Cenk Sahin spielte bereits zwischen 2012 und 2016 für Basaksehir, dem von Präsident Erdogan unterstützten Club aus Istanbul. ​Nach seinem Rauswurf beim FC St. Pauli hält sich Sahin auf eigenen Wunsch und Bitte beim Europa-League-Gegner von Borussia Mönchengladbach fit. Da Sahins Vertrag in Hamburg noch bis 2021 läuft, er aber eine Trainingserlaubnis seitens des Vereins hat, darf er in Istanbul mittrainieren und im Winter fest verpflichtet werden.


"Unser Bruder Cenk hat ein sehr berechtigtes Anliegen gepostet.
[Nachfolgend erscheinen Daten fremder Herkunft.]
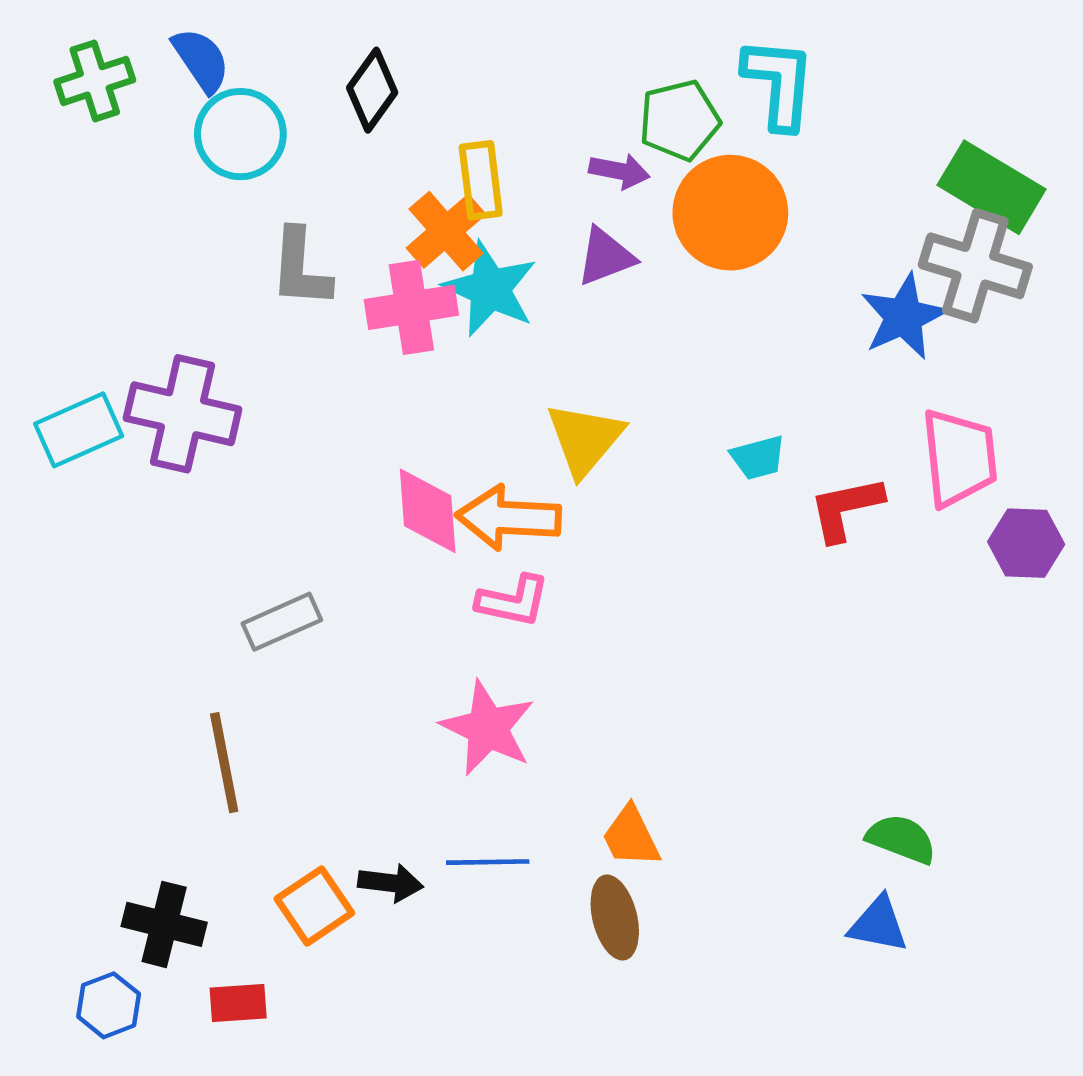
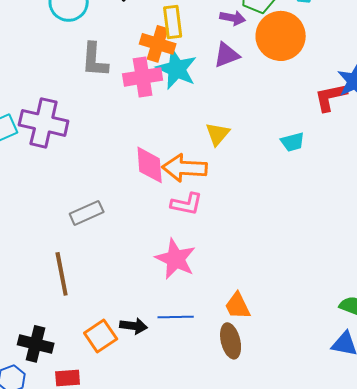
orange cross: (446, 231) -> (158, 44), turned -32
yellow triangle: (585, 439) -> (218, 134), size x0.7
red L-shape: (846, 508) -> (331, 97), moved

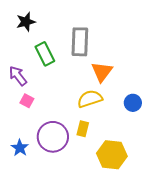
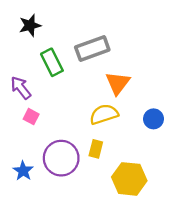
gray rectangle: (80, 42) -> (92, 48), turned 68

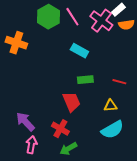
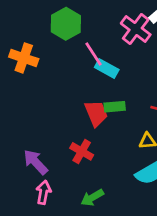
pink line: (72, 17) -> (94, 54), moved
red trapezoid: (71, 102) -> (96, 113), moved
red cross: (60, 129) -> (82, 151), moved

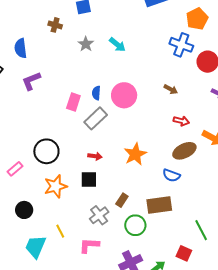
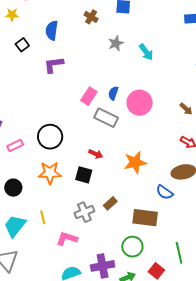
gray rectangle: (96, 118) -> (106, 118), turned 55
green circle: (135, 225) -> (132, 247), moved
Wir als türkisches Volk halten bei nationalen Fragen immer zusammen und sind stolz auf den emotionalen Post von Cenk. Wenn jemand damit ein Problem hat, ist es sein Problem. Cenk Sahin hat seine Karriere bei uns begonnen und ging dann zu St. Pauli. Ich bin echt sehr traurig, dass er so etwas erleben musste", sagte Basaksehirs Präsident Göksel Gümüşdağ in einem Instagram-Video des Vereins (via Bild).


Sahin stehen Türen für Wechsel im Januar offen


Sahin war bei Basaksehir vorstellig geworden und bat vorerst um die Erlaubnis, beim türkischen Spitzenclub mitzutrainieren. "Er hatte mich am Telefon gebeten, dass er an den Trainingseinheiten teilnehmen darf, damit er seine Kondition nicht verliert. Und natürlich kann er das, denn hier ist sein Zuhause. Ich bin auch sehr stolz auf das, was er geteilt hat. Cenk ist nicht nur ein guter Spieler, sondern auch ein türkischer Fußballer. An solch schlimmen Tagen halten wir als Türken zusammen. Nachdem er das Bürokratische gelöst hat, und er wieder zurück möchte, sind die Türen im Januar für ihn geöffnet", sagte Gümüşdağ.


Dass Sahin zurück nach Hamburg kehrt, ist unwahrscheinlich. "Der Anruf des Präsidenten an so schwierigen Tagen hat mich sehr berührt und stolz gemacht", sagte der Angreifer. "Als ich hier in der Mannschaft gespielt habe, war unser Verhältnis wie Vater und Sohn. Ich bin auch für den Zuspruch sowohl von den andren türkischen Klubs als auch innerhalb der Bevölkerung sehr froh, denn wir Türken halten an solchen Tagen immer zusammen. Ich war sehr stolz darauf, als nach dem Tor gegen Frankreich die Spieler salutierten."